The numbers follow weak gross domestic product data that showed stagnation in the third quarter, leaving little hope for a 1% full-year growth rate as officially forecast by the government.
Industrial production fell 0.4% month-on-month after flat August data and below a Reuters survey of 15 analysts that pointed to a 0.2% monthly decrease.
August’s data was revised down from an originally reported rise of 0.1%.
On a workday adjusted year-on-year basis, industrial output in the euro zone’s third largest economy was down 4.0% in September, the 20th consecutive annual decline, ISTAT said.
In the three months to September output was down 0.6% compared with the April-June period.
Earlier this week, a survey showed that Italian manufacturing activity in October contracted for a seventh month running and at a faster pace than the month before, amid persisting declines in output and new orders.

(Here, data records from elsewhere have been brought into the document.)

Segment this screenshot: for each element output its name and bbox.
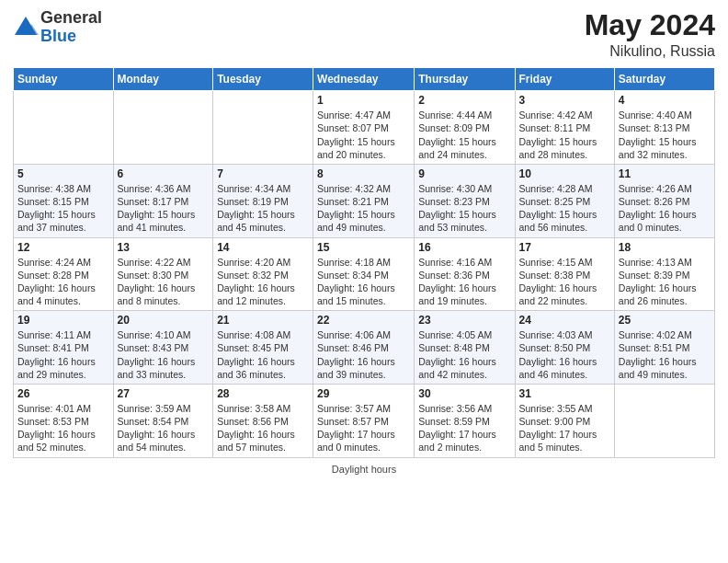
calendar-cell: 8Sunrise: 4:32 AM Sunset: 8:21 PM Daylig… xyxy=(313,164,415,237)
day-number: 3 xyxy=(519,94,610,107)
day-number: 17 xyxy=(519,241,610,254)
day-header-monday: Monday xyxy=(113,68,213,91)
day-info: Sunrise: 4:20 AM Sunset: 8:32 PM Dayligh… xyxy=(217,256,309,308)
day-info: Sunrise: 4:08 AM Sunset: 8:45 PM Dayligh… xyxy=(217,328,309,381)
day-number: 18 xyxy=(619,241,711,254)
day-info: Sunrise: 3:59 AM Sunset: 8:54 PM Dayligh… xyxy=(118,402,210,454)
logo-icon xyxy=(13,15,39,40)
calendar-cell: 4Sunrise: 4:40 AM Sunset: 8:13 PM Daylig… xyxy=(614,91,714,165)
calendar-cell: 6Sunrise: 4:36 AM Sunset: 8:17 PM Daylig… xyxy=(113,164,213,237)
calendar-cell: 29Sunrise: 3:57 AM Sunset: 8:57 PM Dayli… xyxy=(313,384,415,457)
day-info: Sunrise: 4:40 AM Sunset: 8:13 PM Dayligh… xyxy=(619,109,711,161)
day-info: Sunrise: 4:13 AM Sunset: 8:39 PM Dayligh… xyxy=(619,256,711,308)
day-header-tuesday: Tuesday xyxy=(213,68,313,91)
day-number: 5 xyxy=(17,167,109,180)
calendar-cell: 18Sunrise: 4:13 AM Sunset: 8:39 PM Dayli… xyxy=(614,237,714,311)
title-block: May 2024 Nikulino, Russia xyxy=(585,9,715,60)
day-number: 27 xyxy=(118,387,210,400)
calendar-cell: 19Sunrise: 4:11 AM Sunset: 8:41 PM Dayli… xyxy=(14,311,114,385)
calendar-cell: 11Sunrise: 4:26 AM Sunset: 8:26 PM Dayli… xyxy=(614,164,714,237)
day-info: Sunrise: 4:16 AM Sunset: 8:36 PM Dayligh… xyxy=(418,256,510,308)
calendar-cell xyxy=(213,91,313,165)
day-number: 1 xyxy=(317,94,410,107)
day-info: Sunrise: 4:30 AM Sunset: 8:23 PM Dayligh… xyxy=(418,182,510,235)
month-year: May 2024 xyxy=(585,9,715,41)
calendar-cell xyxy=(14,91,114,165)
day-number: 26 xyxy=(17,387,109,400)
day-info: Sunrise: 4:01 AM Sunset: 8:53 PM Dayligh… xyxy=(17,402,109,454)
day-info: Sunrise: 4:24 AM Sunset: 8:28 PM Dayligh… xyxy=(17,256,109,308)
week-row-5: 26Sunrise: 4:01 AM Sunset: 8:53 PM Dayli… xyxy=(14,384,715,457)
day-info: Sunrise: 4:38 AM Sunset: 8:15 PM Dayligh… xyxy=(17,182,109,235)
calendar-cell: 12Sunrise: 4:24 AM Sunset: 8:28 PM Dayli… xyxy=(14,237,114,311)
calendar-cell: 5Sunrise: 4:38 AM Sunset: 8:15 PM Daylig… xyxy=(14,164,114,237)
day-header-friday: Friday xyxy=(515,68,614,91)
day-number: 15 xyxy=(317,241,410,254)
day-info: Sunrise: 4:06 AM Sunset: 8:46 PM Dayligh… xyxy=(317,328,410,381)
day-info: Sunrise: 3:57 AM Sunset: 8:57 PM Dayligh… xyxy=(317,402,410,454)
week-row-3: 12Sunrise: 4:24 AM Sunset: 8:28 PM Dayli… xyxy=(14,237,715,311)
day-number: 14 xyxy=(217,241,309,254)
day-number: 13 xyxy=(118,241,210,254)
header: General Blue May 2024 Nikulino, Russia xyxy=(13,9,715,60)
calendar-cell: 21Sunrise: 4:08 AM Sunset: 8:45 PM Dayli… xyxy=(213,311,313,385)
day-info: Sunrise: 3:55 AM Sunset: 9:00 PM Dayligh… xyxy=(519,402,610,454)
day-info: Sunrise: 4:11 AM Sunset: 8:41 PM Dayligh… xyxy=(17,328,109,381)
day-number: 28 xyxy=(217,387,309,400)
calendar-cell: 15Sunrise: 4:18 AM Sunset: 8:34 PM Dayli… xyxy=(313,237,415,311)
calendar-cell: 9Sunrise: 4:30 AM Sunset: 8:23 PM Daylig… xyxy=(415,164,515,237)
calendar-cell: 27Sunrise: 3:59 AM Sunset: 8:54 PM Dayli… xyxy=(113,384,213,457)
day-info: Sunrise: 4:28 AM Sunset: 8:25 PM Dayligh… xyxy=(519,182,610,235)
day-number: 29 xyxy=(317,387,410,400)
week-row-4: 19Sunrise: 4:11 AM Sunset: 8:41 PM Dayli… xyxy=(14,311,715,385)
day-number: 7 xyxy=(217,167,309,180)
calendar-cell: 22Sunrise: 4:06 AM Sunset: 8:46 PM Dayli… xyxy=(313,311,415,385)
logo-blue-text: Blue xyxy=(40,28,102,46)
day-info: Sunrise: 4:42 AM Sunset: 8:11 PM Dayligh… xyxy=(519,109,610,161)
day-number: 24 xyxy=(519,314,610,327)
day-info: Sunrise: 4:22 AM Sunset: 8:30 PM Dayligh… xyxy=(118,256,210,308)
day-header-thursday: Thursday xyxy=(415,68,515,91)
week-row-2: 5Sunrise: 4:38 AM Sunset: 8:15 PM Daylig… xyxy=(14,164,715,237)
day-info: Sunrise: 4:02 AM Sunset: 8:51 PM Dayligh… xyxy=(619,328,711,381)
day-number: 10 xyxy=(519,167,610,180)
calendar-cell: 25Sunrise: 4:02 AM Sunset: 8:51 PM Dayli… xyxy=(614,311,714,385)
day-header-sunday: Sunday xyxy=(14,68,114,91)
day-number: 20 xyxy=(118,314,210,327)
page: General Blue May 2024 Nikulino, Russia S… xyxy=(0,0,728,563)
calendar-cell: 3Sunrise: 4:42 AM Sunset: 8:11 PM Daylig… xyxy=(515,91,614,165)
day-info: Sunrise: 4:26 AM Sunset: 8:26 PM Dayligh… xyxy=(619,182,711,235)
day-number: 22 xyxy=(317,314,410,327)
logo-text: General Blue xyxy=(40,9,102,46)
day-number: 9 xyxy=(418,167,510,180)
day-number: 8 xyxy=(317,167,410,180)
logo-general-text: General xyxy=(40,9,102,28)
day-info: Sunrise: 4:44 AM Sunset: 8:09 PM Dayligh… xyxy=(418,109,510,161)
calendar-cell: 17Sunrise: 4:15 AM Sunset: 8:38 PM Dayli… xyxy=(515,237,614,311)
day-number: 19 xyxy=(17,314,109,327)
calendar-cell: 10Sunrise: 4:28 AM Sunset: 8:25 PM Dayli… xyxy=(515,164,614,237)
calendar-cell: 7Sunrise: 4:34 AM Sunset: 8:19 PM Daylig… xyxy=(213,164,313,237)
day-info: Sunrise: 4:15 AM Sunset: 8:38 PM Dayligh… xyxy=(519,256,610,308)
day-number: 23 xyxy=(418,314,510,327)
day-number: 21 xyxy=(217,314,309,327)
day-number: 11 xyxy=(619,167,711,180)
calendar-cell: 2Sunrise: 4:44 AM Sunset: 8:09 PM Daylig… xyxy=(415,91,515,165)
day-info: Sunrise: 4:34 AM Sunset: 8:19 PM Dayligh… xyxy=(217,182,309,235)
calendar-body: 1Sunrise: 4:47 AM Sunset: 8:07 PM Daylig… xyxy=(14,91,715,457)
day-info: Sunrise: 4:18 AM Sunset: 8:34 PM Dayligh… xyxy=(317,256,410,308)
calendar-cell: 30Sunrise: 3:56 AM Sunset: 8:59 PM Dayli… xyxy=(415,384,515,457)
calendar-cell xyxy=(113,91,213,165)
day-info: Sunrise: 4:03 AM Sunset: 8:50 PM Dayligh… xyxy=(519,328,610,381)
calendar-cell: 20Sunrise: 4:10 AM Sunset: 8:43 PM Dayli… xyxy=(113,311,213,385)
day-number: 16 xyxy=(418,241,510,254)
day-info: Sunrise: 3:58 AM Sunset: 8:56 PM Dayligh… xyxy=(217,402,309,454)
days-header-row: SundayMondayTuesdayWednesdayThursdayFrid… xyxy=(14,68,715,91)
day-info: Sunrise: 4:47 AM Sunset: 8:07 PM Dayligh… xyxy=(317,109,410,161)
day-info: Sunrise: 4:05 AM Sunset: 8:48 PM Dayligh… xyxy=(418,328,510,381)
day-info: Sunrise: 4:36 AM Sunset: 8:17 PM Dayligh… xyxy=(118,182,210,235)
day-number: 12 xyxy=(17,241,109,254)
day-number: 2 xyxy=(418,94,510,107)
calendar-cell: 1Sunrise: 4:47 AM Sunset: 8:07 PM Daylig… xyxy=(313,91,415,165)
day-number: 31 xyxy=(519,387,610,400)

Italy’s Economy minister Giancarlo Giorgetti on Thursday said domestic forecasting models suggested GDP should return to expansion in the final quarter of the year.
According to ISTAT, the so-called “acquired growth” at the end of the third quarter stood at 0.4%. This means that if there were to be zero quarter-on-quarter growth in the final three months, over the whole of 2024 GDP would increase by 0.4% from the previous year.